Page-level text extractions:

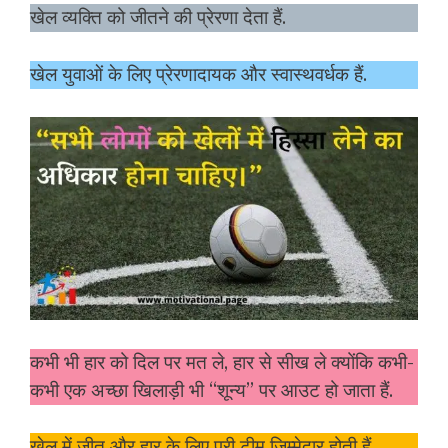
खेल व्यक्ति को जीतने की प्रेरणा देता हैं.
खेल युवाओं के लिए प्रेरणादायक और स्वास्थवर्धक हैं.
कभी भी हार को दिल पर मत ले, हार से सीख ले क्योंकि कभी-
कभी एक अच्छा खिलाड़ी भी “शून्य” पर आउट हो जाता हैं.
खेल में जीत और हार के लिए पूरी टीम जिम्मेदार होती हैं.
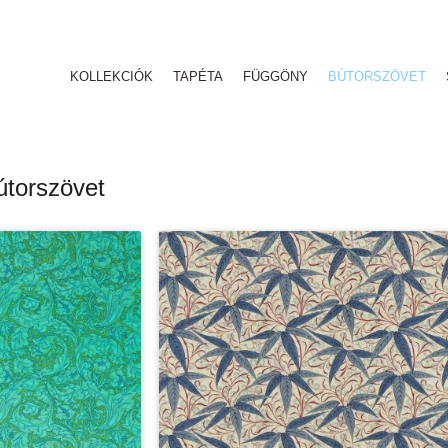
KOLLEKCIÓK
TAPÉTA
FÜGGÖNY
BÚTORSZÖVET
útorszövet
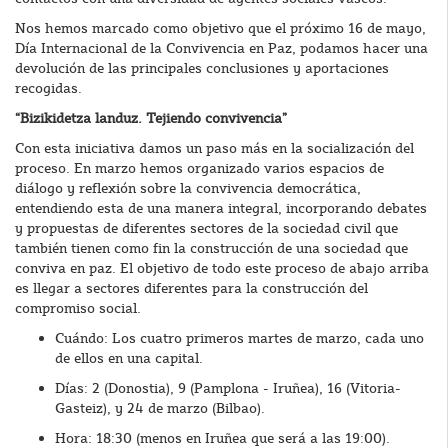
Nos hemos marcado como objetivo que el próximo 16 de mayo,
Día Internacional de la Convivencia en Paz, podamos hacer una
devolución de las principales conclusiones y aportaciones
recogidas.
“Bizikidetza landuz. Tejiendo convivencia”
Con esta iniciativa damos un paso más en la socialización del
proceso. En marzo hemos organizado varios espacios de
diálogo y reflexión sobre la convivencia democrática,
entendiendo esta de una manera integral, incorporando debates
y propuestas de diferentes sectores de la sociedad civil que
también tienen como fin la construcción de una sociedad que
conviva en paz. El objetivo de todo este proceso de abajo arriba
es llegar a sectores diferentes para la construcción del
compromiso social.
Cuándo: Los cuatro primeros martes de marzo, cada uno
de ellos en una capital.
Días: 2 (Donostia), 9 (Pamplona - Iruñea), 16 (Vitoria-
Gasteiz), y 24 de marzo (Bilbao).
Hora: 18:30 (menos en Iruñea que será a las 19:00).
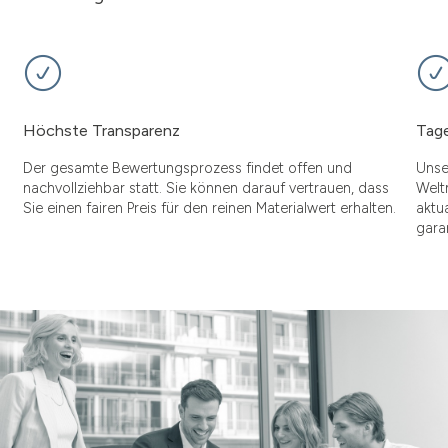
Höchste Transparenz
Tage
Der gesamte Bewertungsprozess findet offen und
Unse
nachvollziehbar statt. Sie können darauf vertrauen, dass
Welt
Sie einen fairen Preis für den reinen Materialwert erhalten.
aktu
gara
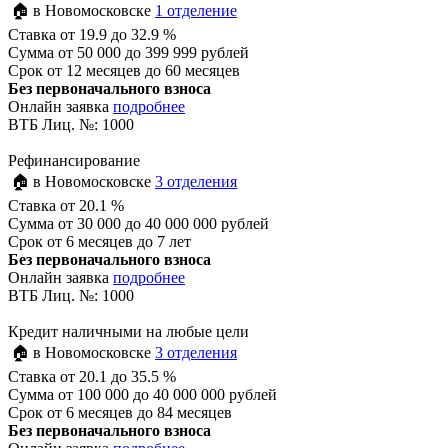
🏠 в Новомосковске
1 отделение
Ставка
от 19.9 до 32.9 %
Сумма
от 50 000 до 399 999 рублей
Срок
от 12 месяцев до 60 месяцев
Без первоначального взноса
Онлайн заявка
подробнее
ВТБ Лиц. №: 1000
Рефинансирование
🏠 в Новомосковске
3 отделения
Ставка
от 20.1 %
Сумма
от 30 000 до 40 000 000 рублей
Срок
от 6 месяцев до 7 лет
Без первоначального взноса
Онлайн заявка
подробнее
ВТБ Лиц. №: 1000
Кредит наличными на любые цели
🏠 в Новомосковске
3 отделения
Ставка
от 20.1 до 35.5 %
Сумма
от 100 000 до 40 000 000 рублей
Срок
от 6 месяцев до 84 месяцев
Без первоначального взноса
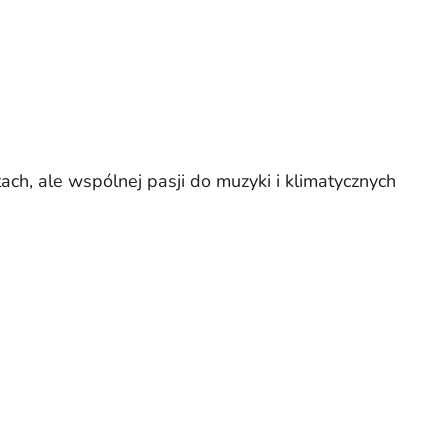
ch, ale wspólnej pasji do muzyki i klimatycznych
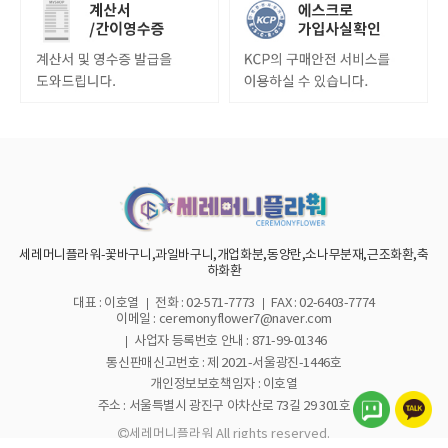
세레머니플라워-꽃바구니,과일바구니,개업화분,동양란,소나무분재,근조화환,축
하화환
대표 : 이호열
전화 : 02-571-7773
FAX : 02-6403-7774
이메일 : ceremonyflower7@naver.com
사업자 등록번호 안내 :
871-99-01346
통신판매신고번호 : 제 2021-서울광진-1446호
개인정보보호책임자 : 이호열
주소 : 서울특별시 광진구 아차산로 73길 29 301호
세레머니플라워 All rights reserved.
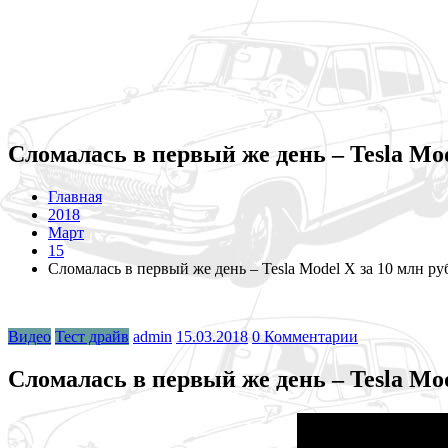
Сломалась в первый же день – Tesla Mod
Главная
2018
Март
15
Сломалась в первый же день – Tesla Model X за 10 млн ру
Видео
Тест драйв
admin
15.03.2018
0 Комментарии
Сломалась в первый же день – Tesla Mod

▶ PROBLEM: Skip every image and output the remaining records exactly.

▶ TASK OUTPUT:
खेल व्यक्ति को जीतने की प्रेरणा देता हैं.
खेल युवाओं के लिए प्रेरणादायक और स्वास्थवर्धक हैं.
कभी भी हार को दिल पर मत ले, हार से सीख ले क्योंकि कभी-
कभी एक अच्छा खिलाड़ी भी “शून्य” पर आउट हो जाता हैं.
खेल में जीत और हार के लिए पूरी टीम जिम्मेदार होती हैं.
KOLLEKCIÓK
TAPÉTA
FÜGGÖNY
BÚTORSZÖVET
útorszövet
Nos hemos marcado como objetivo que el próximo 16 de mayo,
Día Internacional de la Convivencia en Paz, podamos hacer una
devolución de las principales conclusiones y aportaciones
recogidas.
“Bizikidetza landuz. Tejiendo convivencia”
Con esta iniciativa damos un paso más en la socialización del
proceso. En marzo hemos organizado varios espacios de
diálogo y reflexión sobre la convivencia democrática,
entendiendo esta de una manera integral, incorporando debates
y propuestas de diferentes sectores de la sociedad civil que
también tienen como fin la construcción de una sociedad que
conviva en paz. El objetivo de todo este proceso de abajo arriba
es llegar a sectores diferentes para la construcción del
compromiso social.
Cuándo: Los cuatro primeros martes de marzo, cada uno
de ellos en una capital.
Días: 2 (Donostia), 9 (Pamplona - Iruñea), 16 (Vitoria-
Gasteiz), y 24 de marzo (Bilbao).
Hora: 18:30 (menos en Iruñea que será a las 19:00).
Höchste Transparenz
Tage
Der gesamte Bewertungsprozess findet offen und
Unse
nachvollziehbar statt. Sie können darauf vertrauen, dass
Welt
Sie einen fairen Preis für den reinen Materialwert erhalten.
aktu
gara
🏠 в Новомосковске
1 отделение
Ставка
от 19.9 до 32.9 %
Сумма
от 50 000 до 399 999 рублей
Срок
от 12 месяцев до 60 месяцев
Без первоначального взноса
Онлайн заявка
подробнее
ВТБ Лиц. №: 1000
Рефинансирование
🏠 в Новомосковске
3 отделения
Ставка
от 20.1 %
Сумма
от 30 000 до 40 000 000 рублей
Срок
от 6 месяцев до 7 лет
Без первоначального взноса
Онлайн заявка
подробнее
ВТБ Лиц. №: 1000
Кредит наличными на любые цели
🏠 в Новомосковске
3 отделения
Ставка
от 20.1 до 35.5 %
Сумма
от 100 000 до 40 000 000 рублей
Срок
от 6 месяцев до 84 месяцев
Без первоначального взноса
ch, ale wspólnej pasji do muzyki i klimatycznych
세레머니플라워-꽃바구니,과일바구니,개업화분,동양란,소나무분재,근조화환,축
하화환
대표 : 이호열
전화 : 02-571-7773
FAX : 02-6403-7774
이메일 : ceremonyflower7@naver.com
사업자 등록번호 안내 :
871-99-01346
통신판매신고번호 : 제 2021-서울광진-1446호
개인정보보호책임자 : 이호열
주소 : 서울특별시 광진구 아차산로 73길 29 301호
세레머니플라워 All rights reserved.
Сломалась в первый же день – Tesla Mod
Главная
2018
Март
15
Сломалась в первый же день – Tesla Model X за 10 млн ру
Видео
Тест драйв
admin
15.03.2018
0 Комментарии
Сломалась в первый же день – Tesla Mod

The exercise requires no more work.